Aim of the task: Below are the records; count the lines in which "York" occurs and report only that number.

(Stored items)
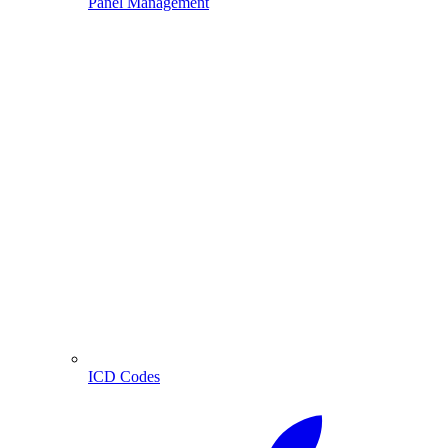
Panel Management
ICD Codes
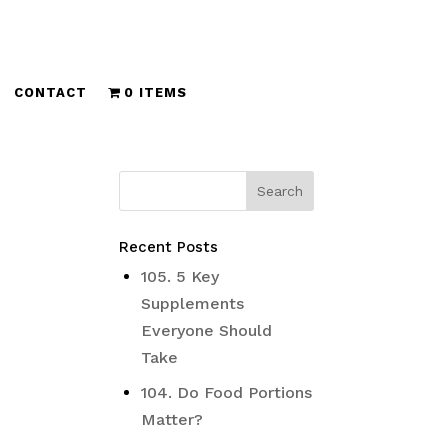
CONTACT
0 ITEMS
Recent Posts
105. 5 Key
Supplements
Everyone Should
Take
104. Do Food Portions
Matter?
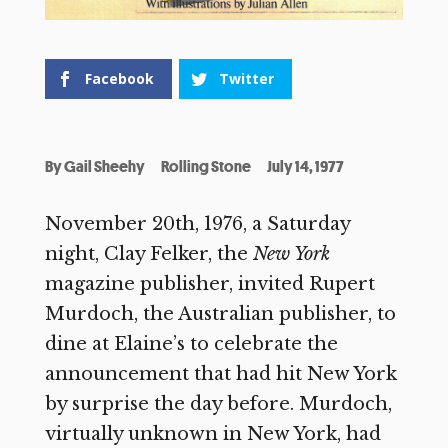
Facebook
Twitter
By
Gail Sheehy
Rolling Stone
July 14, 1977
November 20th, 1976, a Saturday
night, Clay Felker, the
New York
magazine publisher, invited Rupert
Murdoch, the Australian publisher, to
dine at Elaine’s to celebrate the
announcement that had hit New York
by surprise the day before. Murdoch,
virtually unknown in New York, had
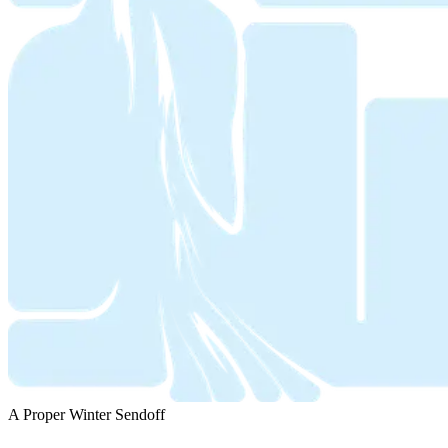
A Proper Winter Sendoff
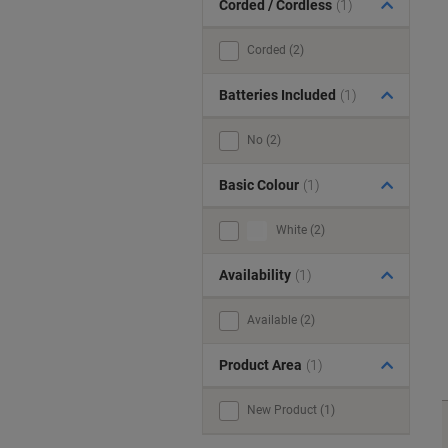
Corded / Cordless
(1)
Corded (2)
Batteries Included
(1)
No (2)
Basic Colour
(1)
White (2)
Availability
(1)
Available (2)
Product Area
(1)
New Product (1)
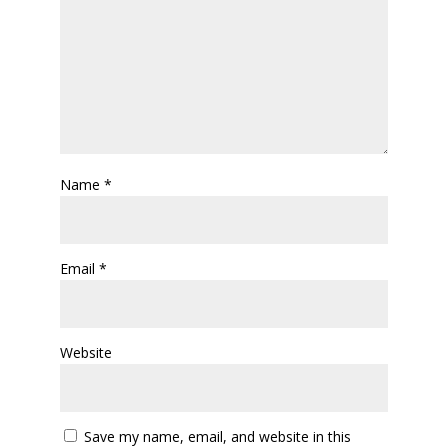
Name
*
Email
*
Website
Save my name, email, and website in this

Answer area: 3